Arthur Conan Doyle. Das Zeichen der Vier. Stuttgart 1904

Auch heute, als wir im Zimmer beisammen saßen, langte Sherlock Holmes die Flasche von der Ecke des Kaminsimses herunter und nahm die Induktionsspritze aus dem sauberen Lederetui. Mit seinen weißen, länglichen Fingern stellte er die feine Nadel ein, und schob seine linke Manschette zurück. Eine kleine Weile ruhten seine Augen gedankenvoll an den zahllosen Narben und Punkten, mit denen seine Handgelenke und der sehnige Vorderarm über und über bedeckt waren. Endlich bohrte er die scharfe Spritze in die Haut, drückte den kleinen Kolben nieder, und sank mit einem Seufzer innigsten Wohlbehagens in seien samtenen Lehnstuhl zurück.

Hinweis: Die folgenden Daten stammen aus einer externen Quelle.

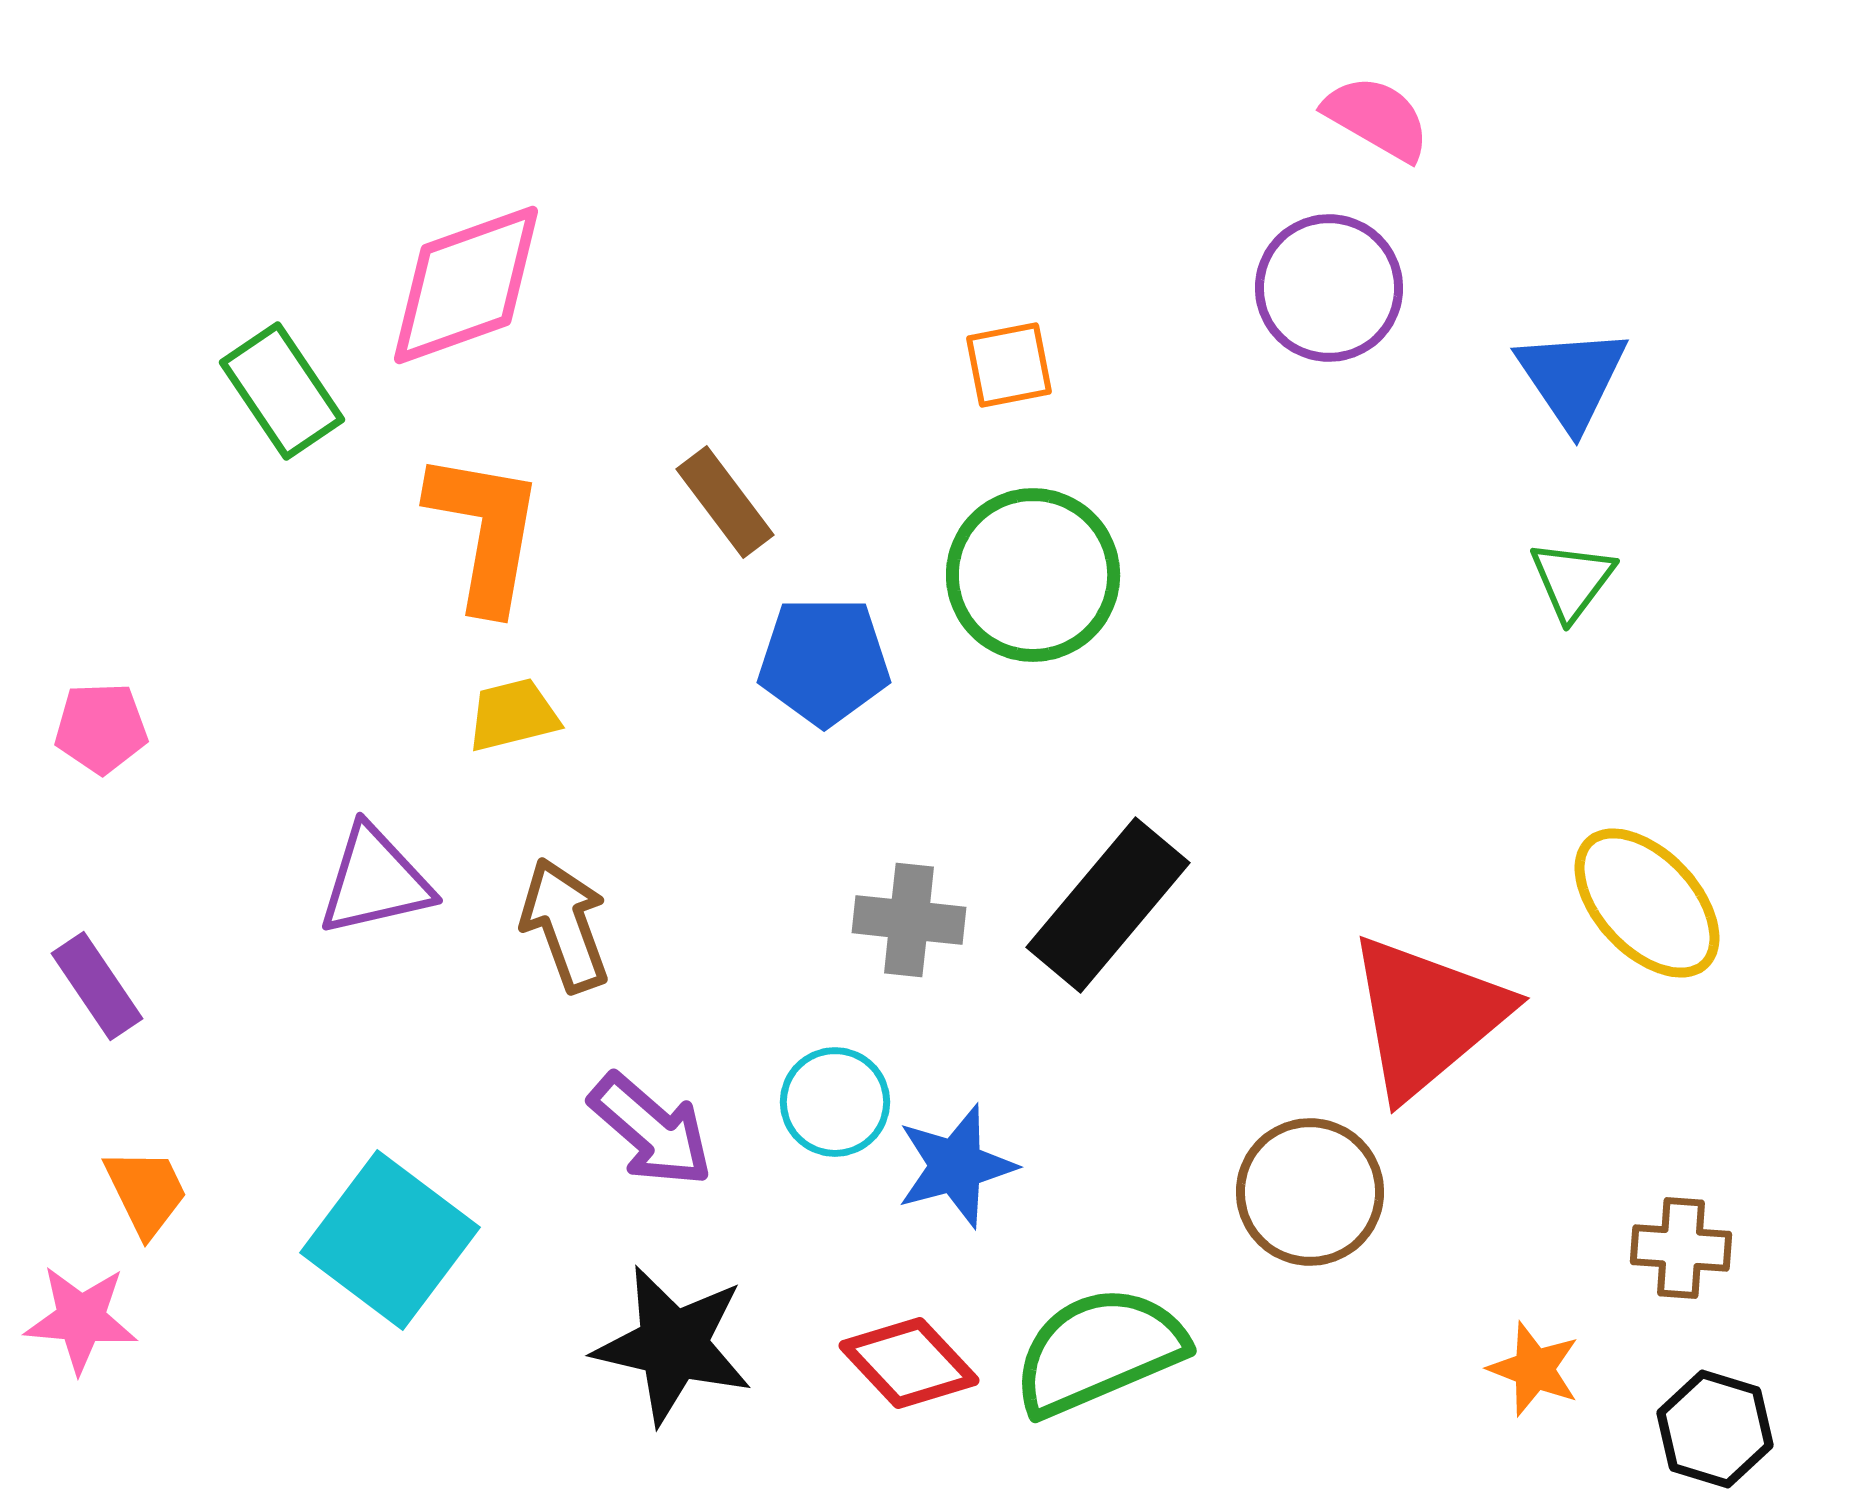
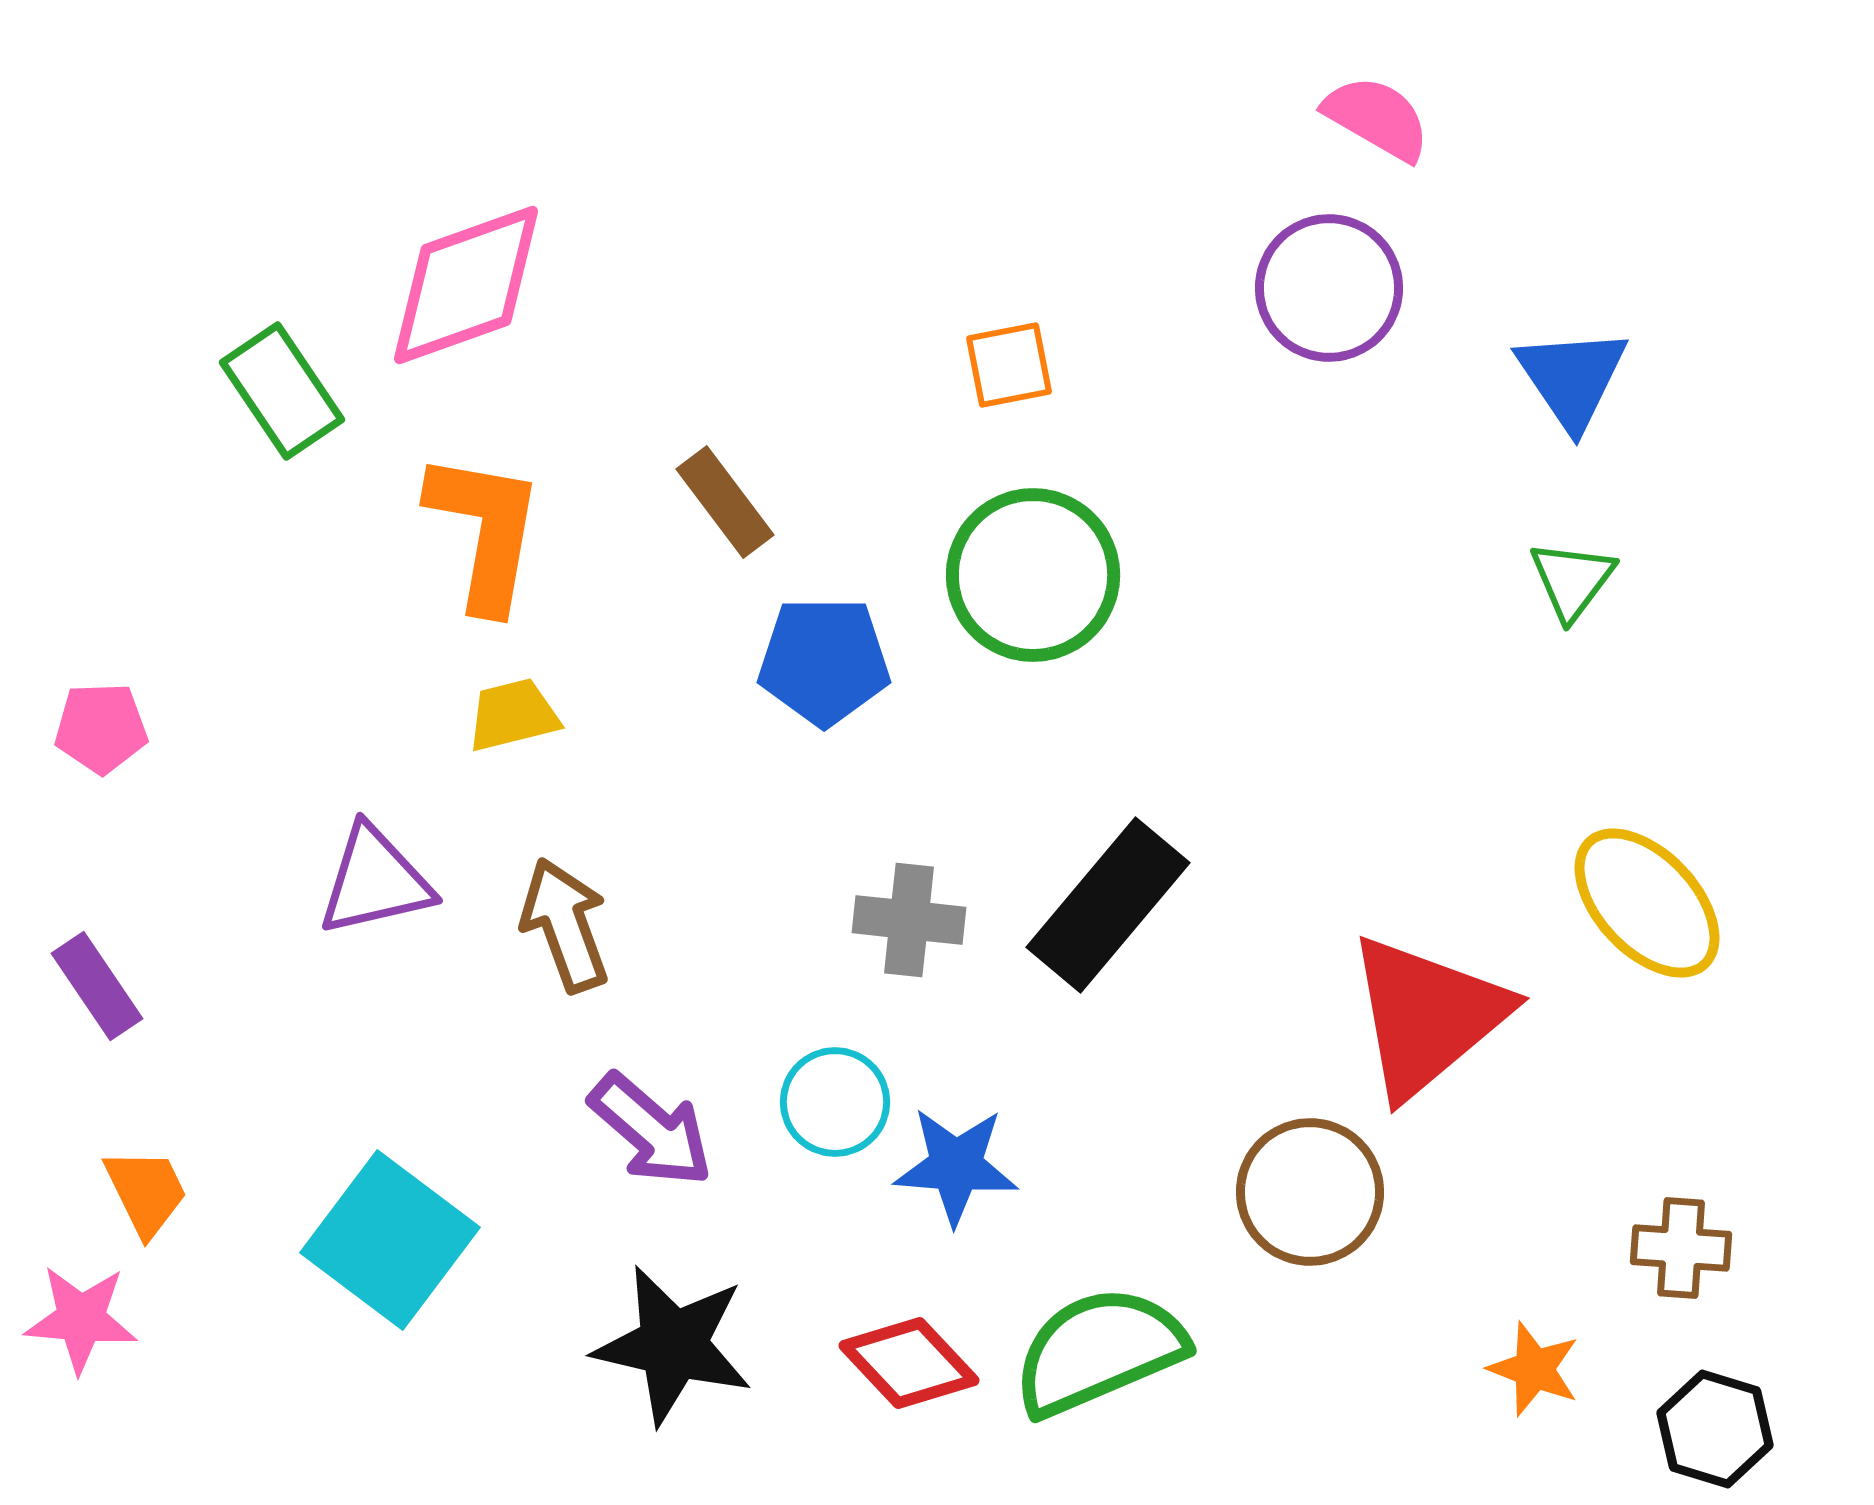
blue star: rotated 19 degrees clockwise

Seit vielen Monaten hatte ich diesen Hergang täglich dreimal mit angesehen, ohne mich jedoch damit auszusöhnen. Im Gegenteil, Tag für Tag steigerte ich mein Verdruß bei dem Anblick, und in der Nacht ließ mir der Gedanke keine Ruhe, daß ich zu feige war, dagegen einzuschreiten. So oft ich mir aber vornahm, meine Seele von der Last zu befreien, immer wieder erschien mir mein Gefährte, mit der kühlen, nachlässigen Miene, als der letzte Mensch, dem gegenüber man sich Freiheiten herausnehmen dürfe. Seine großen Fähigkeiten, die ganze Art seines Auftretens, die vielen Fälle, in denen er seine außerordentliche Begabung schon vor mir betätigt hatte – das alles machte mich ihm gegenüber ängstlich und zurückhaltend.

Aber an diesem Nachmittag fühlte ich plötzlich, daß ich es nicht länger aushalten könne. Der starke Wein, den ich beim Frühstück genossen, mochte mir wohl zu Kopf gestiegen sein, vielleicht hatte mich auch Holmes` umständliche Manier ganz besonders gereizt.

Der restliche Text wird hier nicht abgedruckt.